| What needs to be done |
With pictures excluded, copy word for word the lines in the data below from the line containing "(vakmanschap, zorgvuldigheid en" through the line containing "Где найти терпение".

| Transcribed page contents |

● ● ● ● ● ● ●

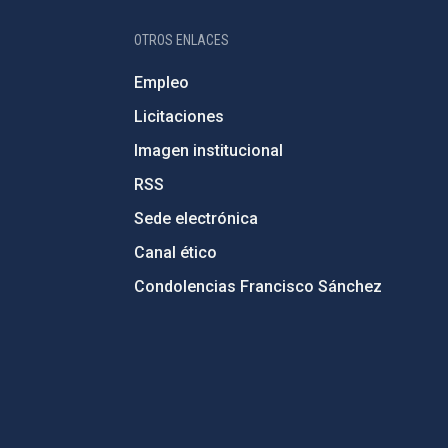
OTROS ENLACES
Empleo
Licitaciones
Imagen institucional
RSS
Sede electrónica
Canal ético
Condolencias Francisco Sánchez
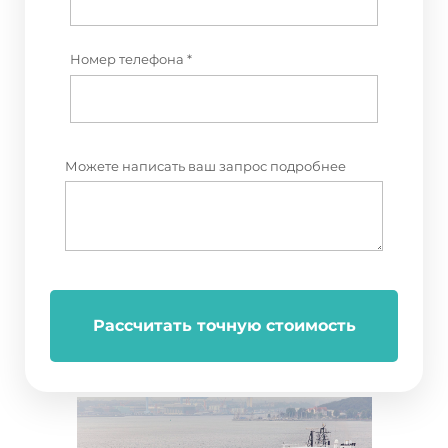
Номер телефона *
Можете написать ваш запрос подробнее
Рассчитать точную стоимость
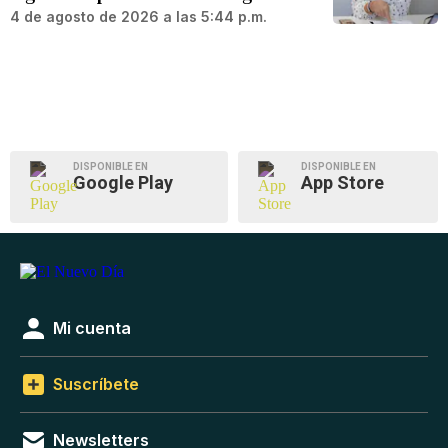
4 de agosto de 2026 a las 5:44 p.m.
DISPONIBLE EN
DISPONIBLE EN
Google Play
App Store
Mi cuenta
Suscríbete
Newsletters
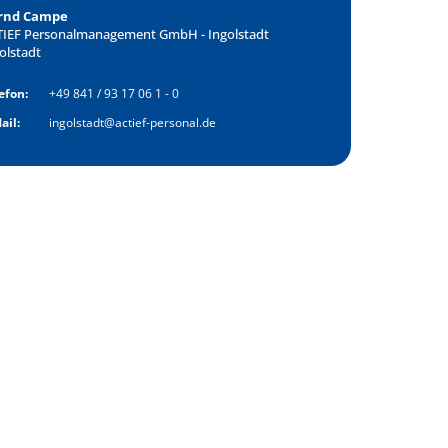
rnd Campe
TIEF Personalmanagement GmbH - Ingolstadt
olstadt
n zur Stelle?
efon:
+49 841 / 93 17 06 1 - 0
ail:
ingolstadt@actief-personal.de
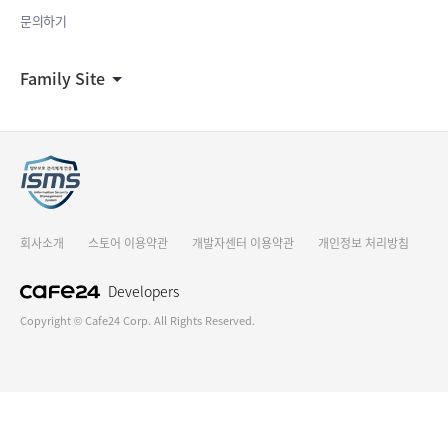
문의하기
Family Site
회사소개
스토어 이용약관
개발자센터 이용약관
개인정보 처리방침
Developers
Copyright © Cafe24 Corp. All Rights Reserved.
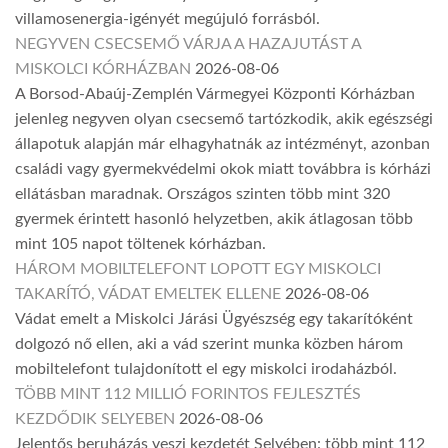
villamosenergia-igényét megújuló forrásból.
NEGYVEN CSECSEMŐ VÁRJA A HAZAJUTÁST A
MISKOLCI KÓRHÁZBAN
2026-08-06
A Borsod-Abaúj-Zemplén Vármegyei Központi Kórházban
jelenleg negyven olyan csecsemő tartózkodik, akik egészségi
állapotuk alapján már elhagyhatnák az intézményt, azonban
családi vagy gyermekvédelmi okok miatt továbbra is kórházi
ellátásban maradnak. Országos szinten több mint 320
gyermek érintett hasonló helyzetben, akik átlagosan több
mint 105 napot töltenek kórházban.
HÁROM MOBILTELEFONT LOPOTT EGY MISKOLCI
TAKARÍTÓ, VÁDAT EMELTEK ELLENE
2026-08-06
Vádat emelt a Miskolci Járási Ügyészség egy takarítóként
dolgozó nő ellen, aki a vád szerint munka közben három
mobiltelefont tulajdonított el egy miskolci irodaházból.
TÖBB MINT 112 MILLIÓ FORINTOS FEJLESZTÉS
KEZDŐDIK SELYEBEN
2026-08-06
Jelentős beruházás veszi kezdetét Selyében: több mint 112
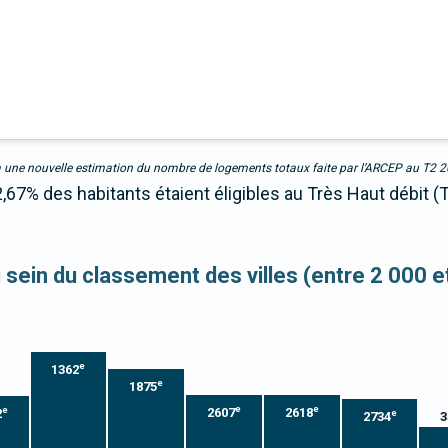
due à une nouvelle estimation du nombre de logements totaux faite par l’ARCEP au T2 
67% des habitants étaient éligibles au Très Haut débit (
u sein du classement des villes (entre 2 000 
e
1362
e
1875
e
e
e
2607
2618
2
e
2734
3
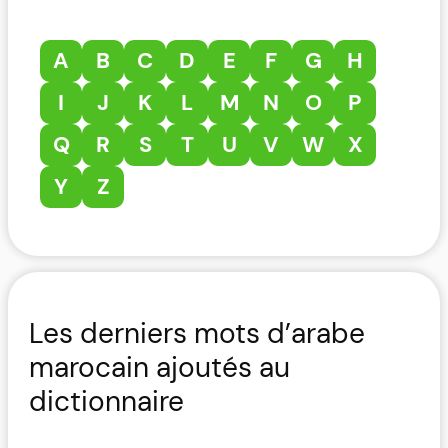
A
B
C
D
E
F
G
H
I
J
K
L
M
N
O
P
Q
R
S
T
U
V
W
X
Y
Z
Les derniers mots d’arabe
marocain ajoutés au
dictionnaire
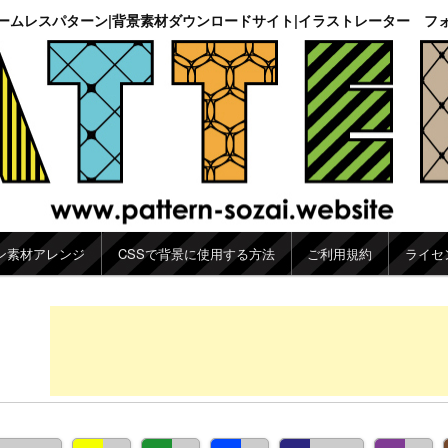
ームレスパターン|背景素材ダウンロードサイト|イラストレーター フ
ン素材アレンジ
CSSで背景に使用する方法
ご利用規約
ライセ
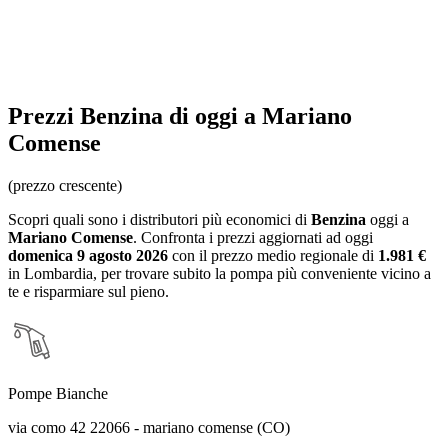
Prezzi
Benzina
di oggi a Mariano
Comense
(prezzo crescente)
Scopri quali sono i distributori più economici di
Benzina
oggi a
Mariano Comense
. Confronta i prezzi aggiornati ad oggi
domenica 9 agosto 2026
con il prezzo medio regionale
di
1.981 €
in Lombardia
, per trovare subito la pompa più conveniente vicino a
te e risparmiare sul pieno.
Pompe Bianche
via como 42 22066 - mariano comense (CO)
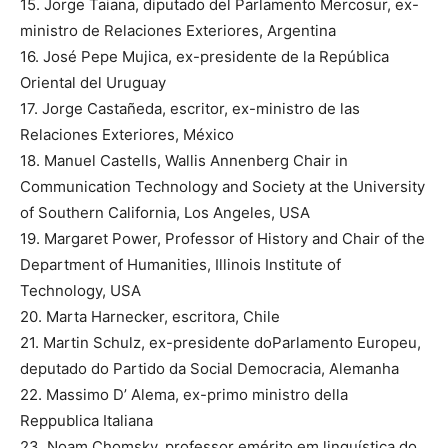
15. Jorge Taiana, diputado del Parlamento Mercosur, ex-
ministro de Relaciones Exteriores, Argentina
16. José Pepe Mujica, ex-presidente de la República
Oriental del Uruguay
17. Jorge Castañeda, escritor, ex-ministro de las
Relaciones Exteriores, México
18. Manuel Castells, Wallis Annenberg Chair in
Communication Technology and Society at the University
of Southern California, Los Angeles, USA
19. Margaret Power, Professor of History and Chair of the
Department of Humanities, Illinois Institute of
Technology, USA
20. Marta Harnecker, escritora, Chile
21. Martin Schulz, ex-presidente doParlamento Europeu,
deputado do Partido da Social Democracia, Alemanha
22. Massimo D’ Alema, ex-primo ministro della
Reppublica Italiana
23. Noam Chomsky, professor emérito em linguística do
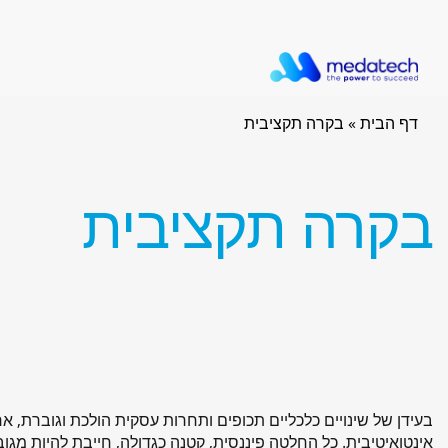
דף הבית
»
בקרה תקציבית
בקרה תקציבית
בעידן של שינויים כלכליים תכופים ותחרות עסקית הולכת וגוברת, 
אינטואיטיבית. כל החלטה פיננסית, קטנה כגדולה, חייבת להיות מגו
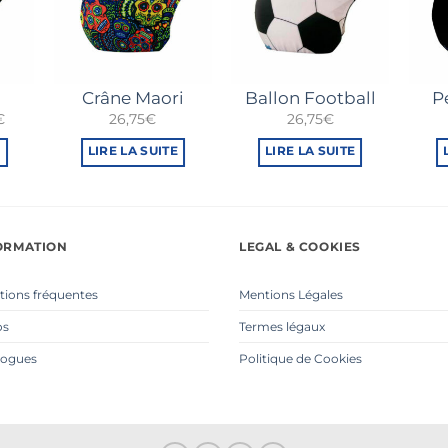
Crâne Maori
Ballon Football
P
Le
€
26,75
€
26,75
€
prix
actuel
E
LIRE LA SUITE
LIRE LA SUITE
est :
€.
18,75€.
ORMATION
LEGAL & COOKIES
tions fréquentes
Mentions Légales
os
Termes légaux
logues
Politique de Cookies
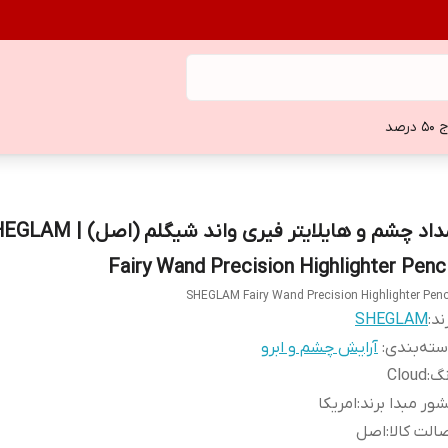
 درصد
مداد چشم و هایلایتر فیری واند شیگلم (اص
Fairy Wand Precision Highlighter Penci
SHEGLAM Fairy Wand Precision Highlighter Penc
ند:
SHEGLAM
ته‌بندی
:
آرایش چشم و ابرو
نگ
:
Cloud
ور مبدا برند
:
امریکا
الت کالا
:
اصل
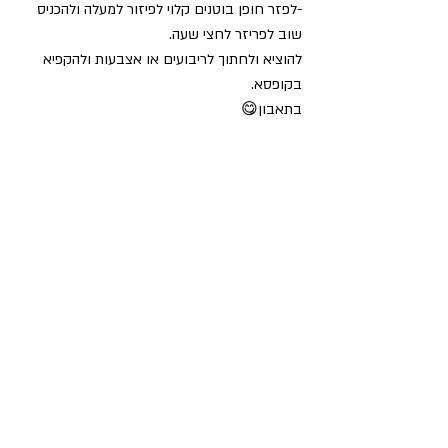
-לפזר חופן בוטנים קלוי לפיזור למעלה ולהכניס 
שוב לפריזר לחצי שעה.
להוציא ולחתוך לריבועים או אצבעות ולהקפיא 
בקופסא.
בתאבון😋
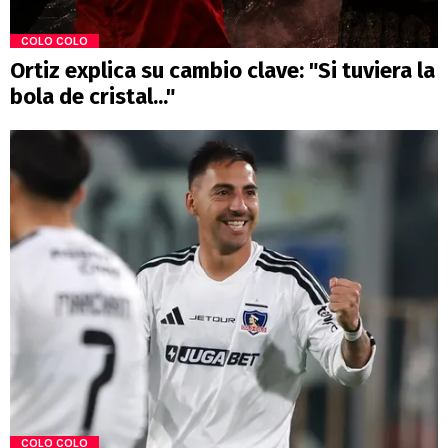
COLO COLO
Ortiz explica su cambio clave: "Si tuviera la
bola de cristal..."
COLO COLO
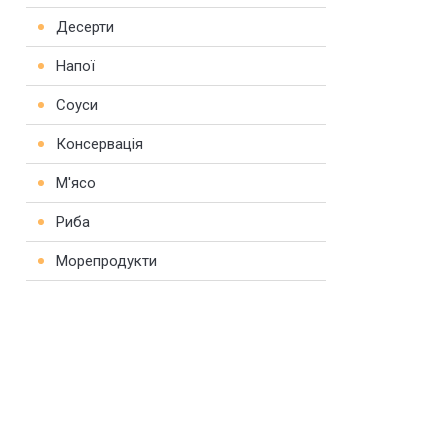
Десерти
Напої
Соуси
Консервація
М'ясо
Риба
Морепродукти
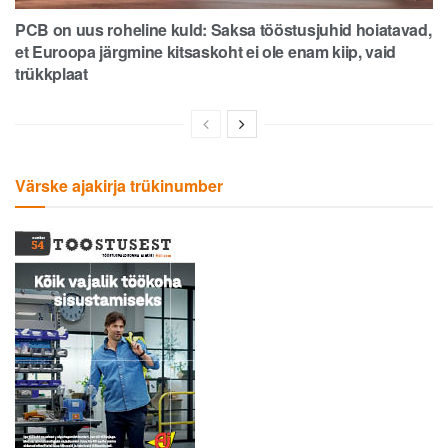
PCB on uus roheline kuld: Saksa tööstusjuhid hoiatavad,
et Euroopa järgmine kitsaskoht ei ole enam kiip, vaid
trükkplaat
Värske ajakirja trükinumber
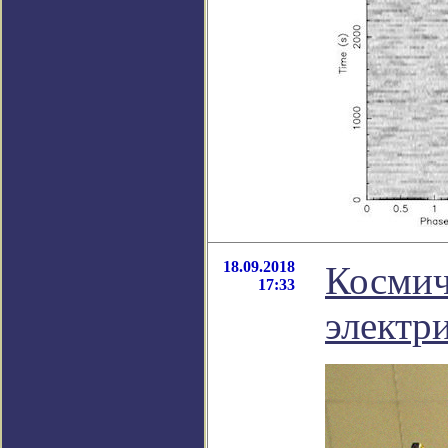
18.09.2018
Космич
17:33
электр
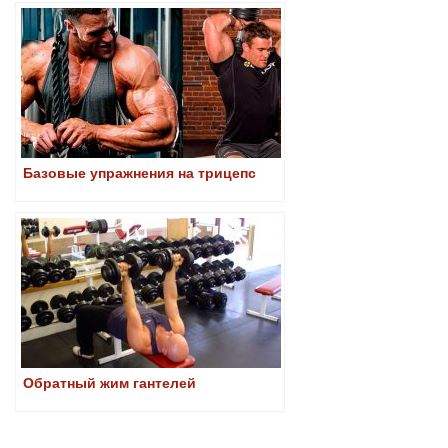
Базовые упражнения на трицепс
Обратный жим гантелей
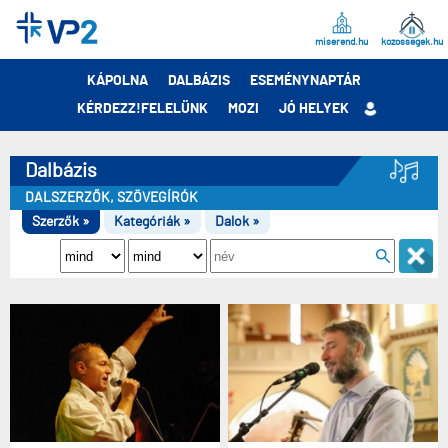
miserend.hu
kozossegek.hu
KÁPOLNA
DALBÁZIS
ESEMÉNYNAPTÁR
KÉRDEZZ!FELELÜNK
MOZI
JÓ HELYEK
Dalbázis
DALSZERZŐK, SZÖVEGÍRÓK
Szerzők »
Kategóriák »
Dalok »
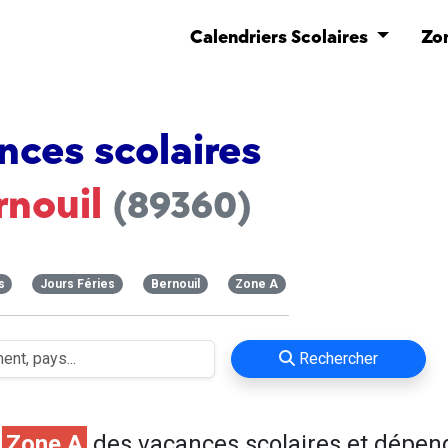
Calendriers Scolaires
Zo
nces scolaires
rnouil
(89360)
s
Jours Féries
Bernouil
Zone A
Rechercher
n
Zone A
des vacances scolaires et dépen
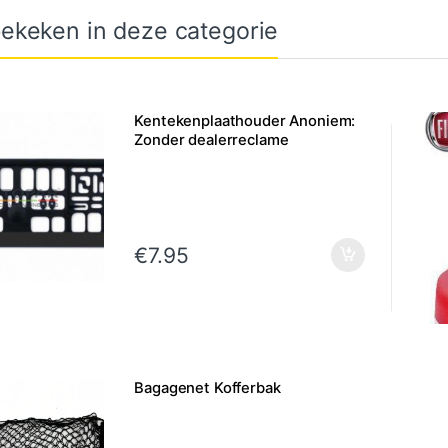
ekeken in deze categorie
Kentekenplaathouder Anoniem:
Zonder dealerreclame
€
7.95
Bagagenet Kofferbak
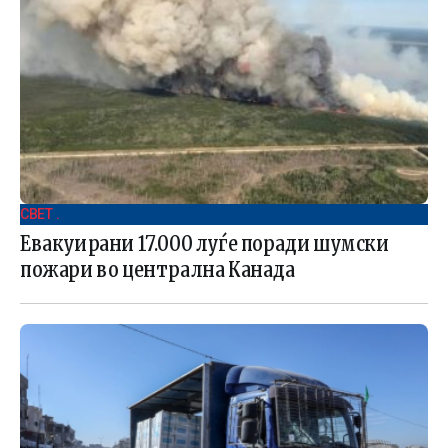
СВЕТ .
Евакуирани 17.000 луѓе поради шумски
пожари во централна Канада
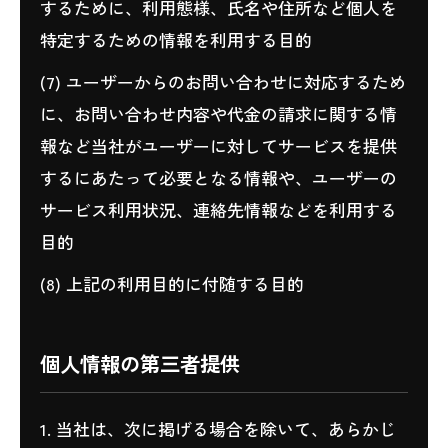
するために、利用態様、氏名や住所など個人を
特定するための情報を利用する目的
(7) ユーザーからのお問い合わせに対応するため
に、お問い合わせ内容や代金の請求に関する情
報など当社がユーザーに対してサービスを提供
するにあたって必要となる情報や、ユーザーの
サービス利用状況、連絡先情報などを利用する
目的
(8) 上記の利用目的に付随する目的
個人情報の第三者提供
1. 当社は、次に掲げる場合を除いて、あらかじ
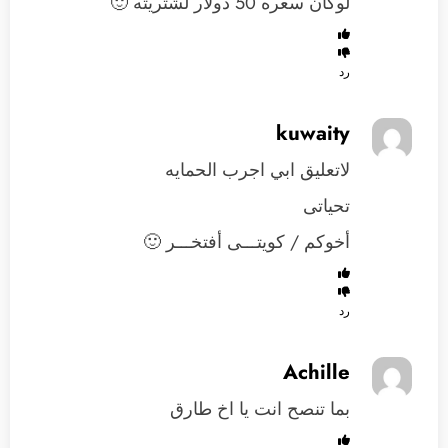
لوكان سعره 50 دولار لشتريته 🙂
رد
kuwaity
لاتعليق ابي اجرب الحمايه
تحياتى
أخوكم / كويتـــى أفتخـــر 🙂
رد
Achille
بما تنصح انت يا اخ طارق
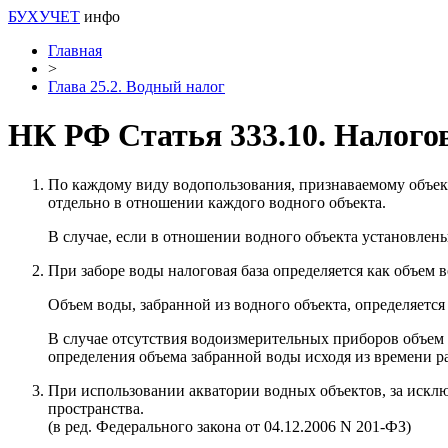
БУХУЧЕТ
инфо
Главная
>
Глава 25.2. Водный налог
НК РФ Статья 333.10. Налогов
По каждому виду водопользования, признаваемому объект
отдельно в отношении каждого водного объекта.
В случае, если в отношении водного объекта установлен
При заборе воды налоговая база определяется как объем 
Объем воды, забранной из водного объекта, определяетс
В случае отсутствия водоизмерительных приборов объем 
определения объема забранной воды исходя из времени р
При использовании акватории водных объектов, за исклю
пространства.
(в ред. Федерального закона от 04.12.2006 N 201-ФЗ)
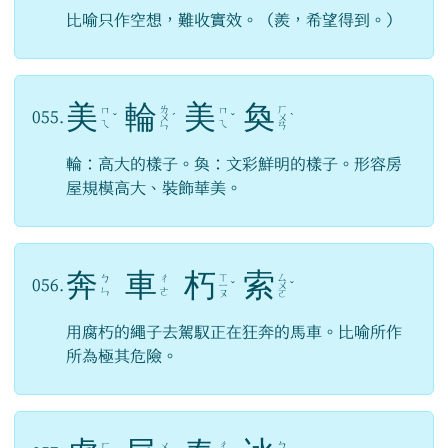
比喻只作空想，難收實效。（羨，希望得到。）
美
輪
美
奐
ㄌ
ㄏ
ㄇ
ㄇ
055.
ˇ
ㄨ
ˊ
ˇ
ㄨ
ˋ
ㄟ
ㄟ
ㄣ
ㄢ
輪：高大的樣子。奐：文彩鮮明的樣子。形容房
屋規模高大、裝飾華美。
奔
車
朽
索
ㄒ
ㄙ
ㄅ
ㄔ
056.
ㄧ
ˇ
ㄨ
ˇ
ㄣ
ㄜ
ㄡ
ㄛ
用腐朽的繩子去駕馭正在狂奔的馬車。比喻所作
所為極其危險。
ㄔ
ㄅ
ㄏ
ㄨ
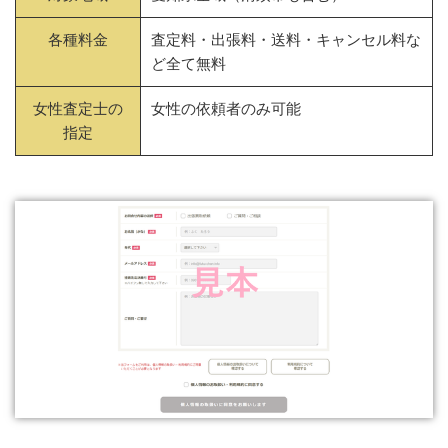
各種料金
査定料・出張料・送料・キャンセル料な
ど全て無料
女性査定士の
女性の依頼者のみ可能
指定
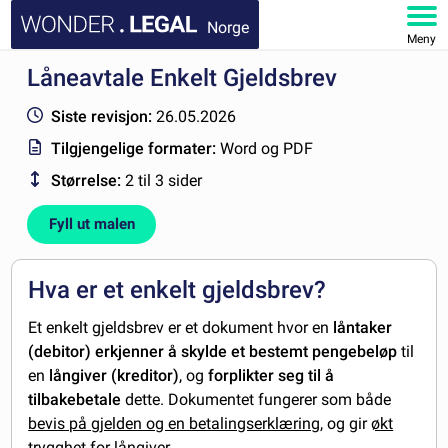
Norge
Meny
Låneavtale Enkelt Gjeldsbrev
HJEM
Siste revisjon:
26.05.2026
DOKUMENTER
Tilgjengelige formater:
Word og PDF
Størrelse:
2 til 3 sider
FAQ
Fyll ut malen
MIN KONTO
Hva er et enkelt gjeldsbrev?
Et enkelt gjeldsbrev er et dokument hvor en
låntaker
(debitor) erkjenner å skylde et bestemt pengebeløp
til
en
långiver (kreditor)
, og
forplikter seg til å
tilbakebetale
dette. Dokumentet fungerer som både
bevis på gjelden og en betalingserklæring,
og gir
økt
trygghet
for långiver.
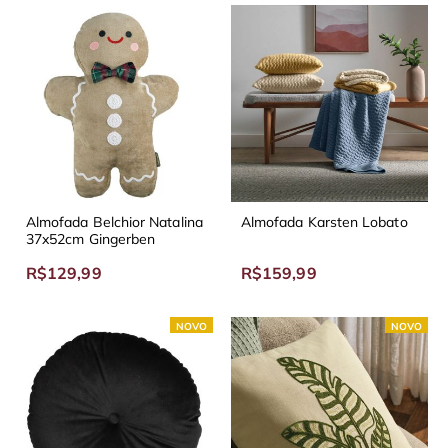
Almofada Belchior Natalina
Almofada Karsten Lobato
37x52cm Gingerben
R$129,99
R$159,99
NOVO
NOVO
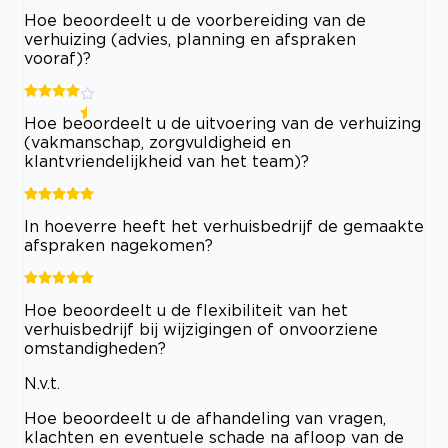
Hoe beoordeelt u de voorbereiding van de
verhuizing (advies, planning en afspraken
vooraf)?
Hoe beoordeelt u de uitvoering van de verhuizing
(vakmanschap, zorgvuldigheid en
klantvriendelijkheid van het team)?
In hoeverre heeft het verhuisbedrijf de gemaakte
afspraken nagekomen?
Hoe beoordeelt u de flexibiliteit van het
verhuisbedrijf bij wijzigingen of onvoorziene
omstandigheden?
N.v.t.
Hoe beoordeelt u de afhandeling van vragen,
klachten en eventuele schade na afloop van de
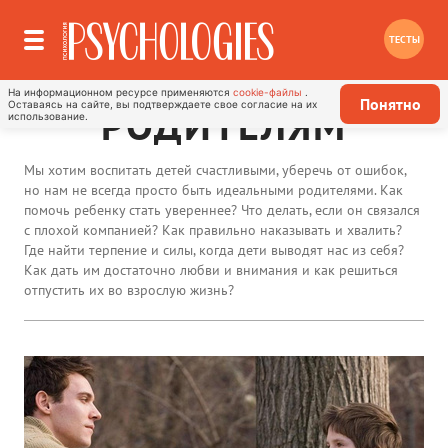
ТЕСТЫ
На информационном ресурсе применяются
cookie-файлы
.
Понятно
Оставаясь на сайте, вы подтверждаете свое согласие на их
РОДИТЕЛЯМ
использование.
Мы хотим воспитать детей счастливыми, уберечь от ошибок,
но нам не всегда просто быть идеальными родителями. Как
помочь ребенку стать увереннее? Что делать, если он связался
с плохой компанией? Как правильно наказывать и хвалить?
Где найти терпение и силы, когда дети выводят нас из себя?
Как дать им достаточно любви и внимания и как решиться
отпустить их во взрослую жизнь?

● ● ● ● ● ● ●

| Your solution |
(vakmanschap, zorgvuldigheid en
klantvriendelijkheid van het team)?
In hoeverre heeft het verhuisbedrijf de gemaakte
afspraken nagekomen?
Hoe beoordeelt u de flexibiliteit van het
verhuisbedrijf bij wijzigingen of onvoorziene
omstandigheden?
N.v.t.
Hoe beoordeelt u de afhandeling van vragen,
klachten en eventuele schade na afloop van de
ТЕСТЫ
На информационном ресурсе применяются
cookie-файлы
.
Понятно
Оставаясь на сайте, вы подтверждаете свое согласие на их
РОДИТЕЛЯМ
использование.
Мы хотим воспитать детей счастливыми, уберечь от ошибок,
но нам не всегда просто быть идеальными родителями. Как
помочь ребенку стать увереннее? Что делать, если он связался
с плохой компанией? Как правильно наказывать и хвалить?
Где найти терпение и силы, когда дети выводят нас из себя?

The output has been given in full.